The suicide of a young woman jilted would perhaps have merited a paragraph in the Victorian press. But the story that led to large-scale riots in Castle Bromwich was widely reported in newspapers not only across this country, but made headlines across the English-speaking world.
“Once I was happy, but now I’m forlorn,
Like an old coat that’s ragged and torn;
No one to care for me, through the wide world I roam.”
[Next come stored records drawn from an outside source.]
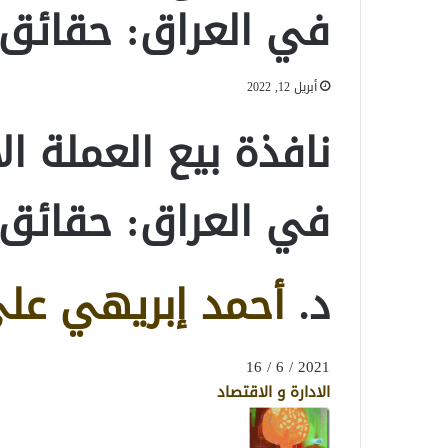
في العراق: حقائق
أبريل 12, 2022
نافذة بيع العملة ا
في العراق: حقائق
د.
أحمد إبريهي عل
2021 / 6 / 16
الادارة و الاقتصاد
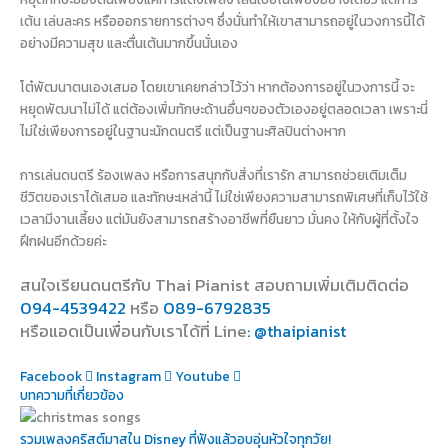
เต้น เล่นละคร หรือออกรายการต่างๆ ซึ่งนั่นทำให้เขาสามารถอยู่ในวงการนี้ได้
อย่างมีความสุข และตื่นเต้นมากขึ้นนั่นเอง
โต๋พัฒนาตนเองเสมอ โดยเขาเคยกล่าวไว้ว่า หากต้องการอยู่ในวงการนี้ จะ
หยุดพัฒนาไม่ได้ แต่ต้องเพิ่มทักษะด้านอื่นๆของตัวเองอยู่ตลอดเวลา เพราะนี่
ไม่ใช่เพียงการอยู่ในฐานะนักดนตรี แต่เป็นฐานะศิลปินต่างหาก
การเล่นดนตรี ร้องเพลง หรือการสนุกกับสิ่งที่เรารัก สามารถช่วยเติมเต็ม
ชีวิตของเราได้เสมอ และทักษะเหล่านี้ ไม่ใช่เพียงความสามารถพิเศษที่เก็บไว้ใช้
เวลามีงานเลี้ยง แต่มันยังสามารถสร้างอาชีพที่ยืนยาว มั่นคง ให้กับผู้ที่ตั้งใจ
ฝึกฝนอีกด้วยค่ะ
สนใจเรียนดนตรีกับ Thai Pianist
สอบถามเพิ่มเติมติดต่อ
094-4539422
หรือ
089-6792835
หรือแอดเป็นเพื่อนกับเราได้ที่ Line
: @thaipianist
Facebook
Instagram
Youtube
บทความที่เกี่ยวข้อง
รวมเพลงคริสต์มาสใน Disney ที่ฟังแล้วอบอุ่นหัวใจทุกวัย!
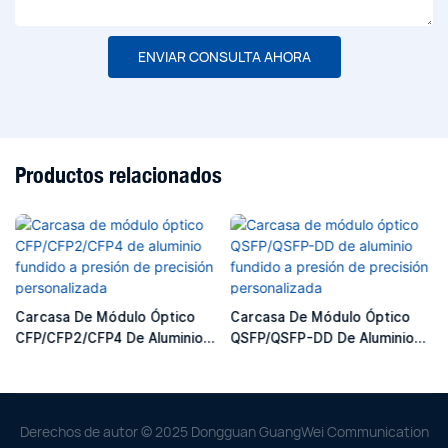
ENVIAR CONSULTA AHORA
Productos relacionados
Carcasa De Módulo Óptico
Carcasa De Módulo Óptico
CFP/CFP2/CFP4 De Aluminio
QSFP/QSFP-DD De Aluminio
Fundido A Presión De
Fundido A Presión De
Precisión Personalizada
Precisión Personalizada
Derechos de autor © 2025 Dongguan GuangWei Communication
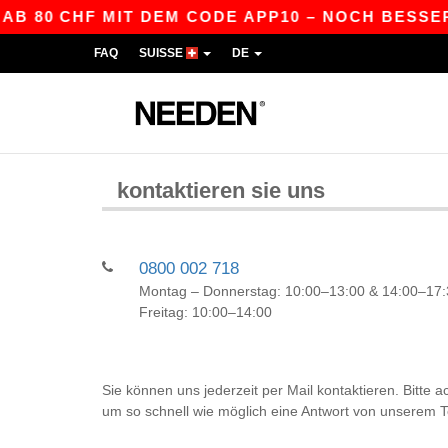
B 80 CHF MIT DEM CODE APP10 – NOCH BESSERE 
FAQ
SUISSE
DE
kontaktieren sie uns
0800 002 718
Montag – Donnerstag: 10:00–13:00 & 14:00–17:
Freitag: 10:00–14:00
Sie können uns jederzeit per Mail kontaktieren. Bitte a
um so schnell wie möglich eine Antwort von unsere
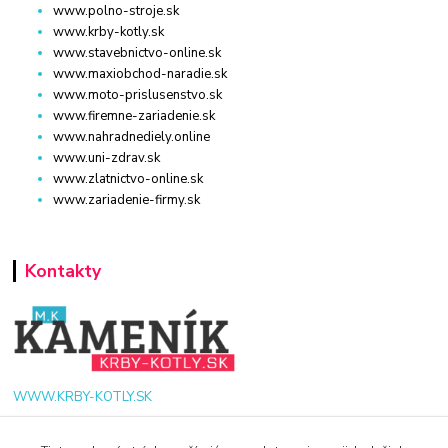
www.polno-stroje.sk
www.krby-kotly.sk
www.stavebnictvo-online.sk
www.maxiobchod-naradie.sk
www.moto-prislusenstvo.sk
www.firemne-zariadenie.sk
www.nahradnediely.online
www.uni-zdrav.sk
www.zlatnictvo-online.sk
www.zariadenie-firmy.sk
Kontakty
WWW.KRBY-KOTLY.SK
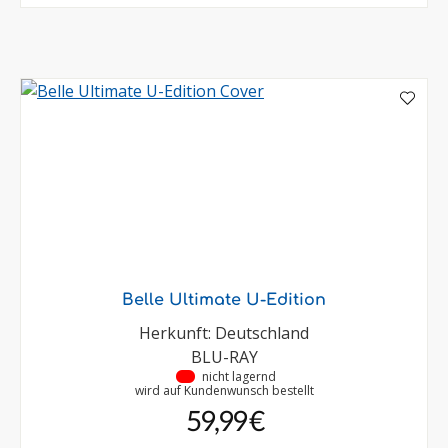
Belle Ultimate U-Edition
Herkunft: Deutschland
BLU-RAY
•
nicht lagernd
wird auf Kundenwunsch bestellt
59,99 €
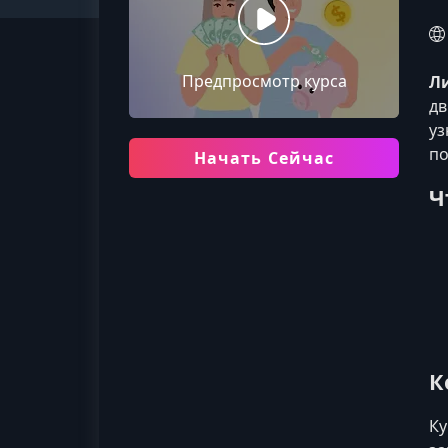
Предпросмотр курса
Л
дв
уз
по
Начать Сейчас
Ч
К
Ку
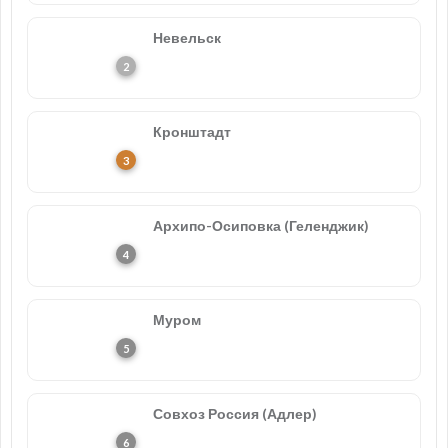
Невельск
Кронштадт
Архипо-Осиповка (Геленджик)
Муром
Совхоз Россия (Адлер)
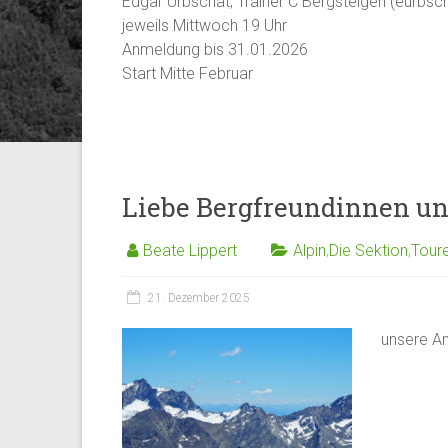
Edgar Urbschat, Trainer C Bergsteigen (eurbsc
jeweils Mittwoch 19 Uhr
Anmeldung bis 31.01.2026
Start Mitte Februar
Liebe Bergfreundinnen un
Beate Lippert
Alpin
,
Die Sektion
,
Tour
21. Dezember 2025
unsere An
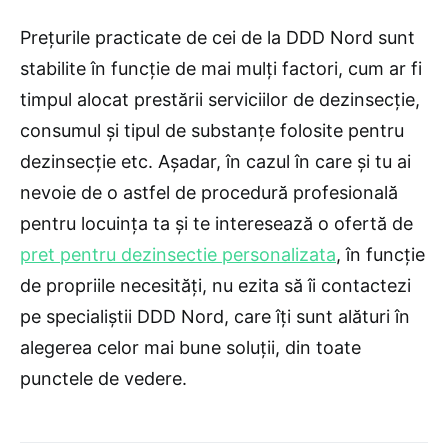
Preţurile practicate de cei de la DDD Nord sunt
stabilite în funcţie de mai mulţi factori, cum ar fi
timpul alocat prestării serviciilor de dezinsecţie,
consumul şi tipul de substanţe folosite pentru
dezinsecţie etc. Aşadar, în cazul în care şi tu ai
nevoie de o astfel de procedură profesională
pentru locuinţa ta şi te interesează o ofertă de
pret pentru dezinsectie personalizata
, în funcţie
de propriile necesităţi, nu ezita să îi contactezi
pe specialiştii DDD Nord, care îţi sunt alături în
alegerea celor mai bune soluţii, din toate
punctele de vedere.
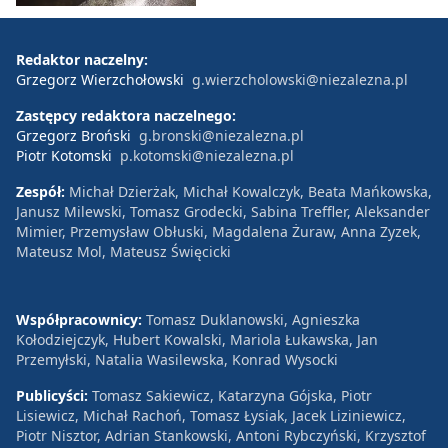
Redaktor naczelny:
Grzegorz Wierzchołowski
g.wierzcholowski@niezalezna.pl
Zastępcy redaktora naczelnego:
Grzegorz Broński
g.bronski@niezalezna.pl
Piotr Kotomski
p.kotomski@niezalezna.pl
Zespół:
Michał Dzierżak, Michał Kowalczyk, Beata Mańkowska,
Janusz Milewski, Tomasz Grodecki, Sabina Treffler, Aleksander
Mimier, Przemysław Obłuski, Magdalena Żuraw, Anna Zyzek,
Mateusz Mol, Mateusz Święcicki
Współpracownicy:
Tomasz Duklanowski, Agnieszka
Kołodziejczyk, Hubert Kowalski, Mariola Łukawska, Jan
Przemyłski, Natalia Wasilewska, Konrad Wysocki
Publicyści:
Tomasz Sakiewicz, Katarzyna Gójska, Piotr
Lisiewicz, Michał Rachoń, Tomasz Łysiak, Jacek Liziniewicz,
Piotr Nisztor, Adrian Stankowski, Antoni Rybczyński, Krzysztof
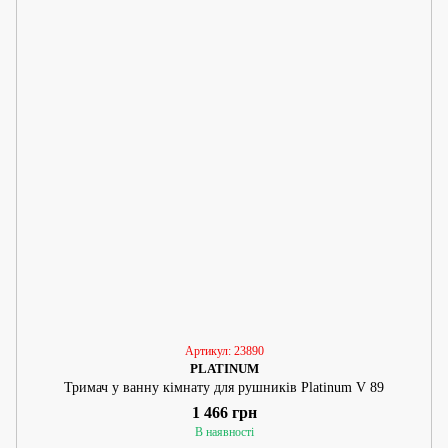
Артикул: 23890
PLATINUM
Тримач у ванну кімнату для рушників Platinum V 89
1 466 грн
В наявності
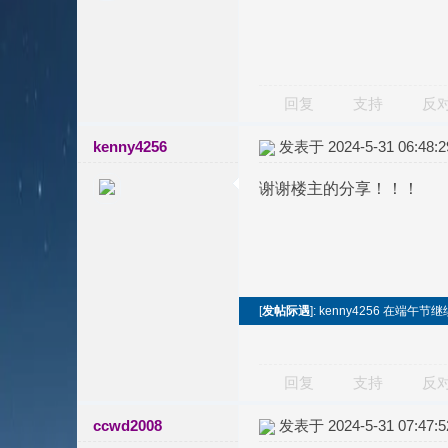
回复
支持
反
kenny4256
发表于 2024-5-31 06:48:2
谢谢楼主的分享！！！
[
发帖际遇
]: kenny4256 在端
回复
支持
反
ccwd2008
发表于 2024-5-31 07:47:5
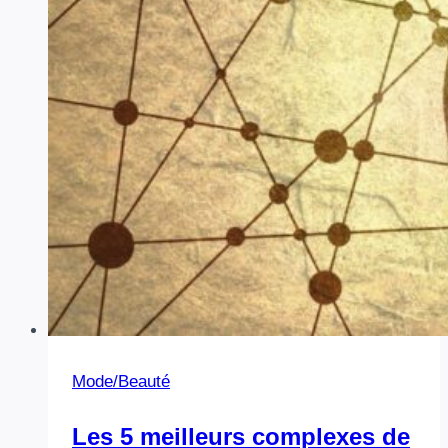
Mode/Beauté
Les 5 meilleurs complexes de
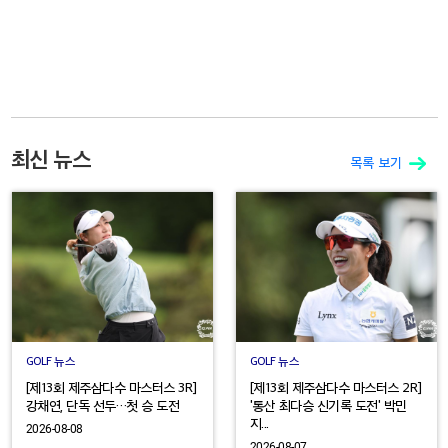
최신 뉴스
목록 보기
GOLF 뉴스
GOLF 뉴스
[제13회 제주삼다수 마스터스 3R]
[제13회 제주삼다수 마스터스 2R]
강채연, 단독 선두…첫 승 도전
'통산 최다승 신기록 도전' 박민
지...
2026-08-08
2026-08-07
These words, adapted from a popular song of the day (‘The Man on the Flying Trapeze’), were found written on a scrap paper by the bank of an icy pool in Castle Bromwich. Early on the morning of Thursday 11th March, on a bitter cold day in 1886, the body of Mary Ann Turner was discovered by a local farm boy. For Mary it was a tragic story that ended in the freezing water, but it was the beginning of an unforeseen series of events.
The newspapers of the day were discreet regarding the condition of 20-year-old Mary Ann. She was delicately described as ‘seduced’, ‘shamed’ and ‘enceinte’. However, the defence counsel in the ensuing trial, in which 15 individuals were accused of riot, was blunt: “Was Mary Ann Turner pregnant?” asked Mr Harris, using a term not generally then spoken in polite society.
Mary Ann was a seamstress from Cathcart Street off Duddeston Mill Road, an inner-city district of small terraces and back-to-back houses (Vauxhall Trading estate is now laid out on the site). She worked as a dressmaker for the prestigious ‘Warwick House’, Birmingham’s first department store, which was situated in a fine Georgian building in New Street (where the Britannia Hotel now stands). However, prestigious though, the pay and conditions were poor.
When she was just 17 Mary had fallen in love with a smart young man, one William Bagnall, the son of a well-to-do owner of a brickworks at Hodge Hill in the parish of Castle Bromwich. (The brickyard stood roughly where Doncaster Way is now on the Bromford estate). William was a prominent member of St Margaret’s church, Ward End and sang in the church choir; indeed it was in that church where the two had first met.
The couple were engaged to be married when, according to the contemporary newspaper reports, ‘she proved too trusting’ and found herself pregnant. She had returned to work after an absence and had shown her fellow dressmakers two rings which Will had given her. The one was her engagement ring; the other, she said, was her wedding ring. However, the girls were puzzled: for a new bride her demeanour was unusually melancholy.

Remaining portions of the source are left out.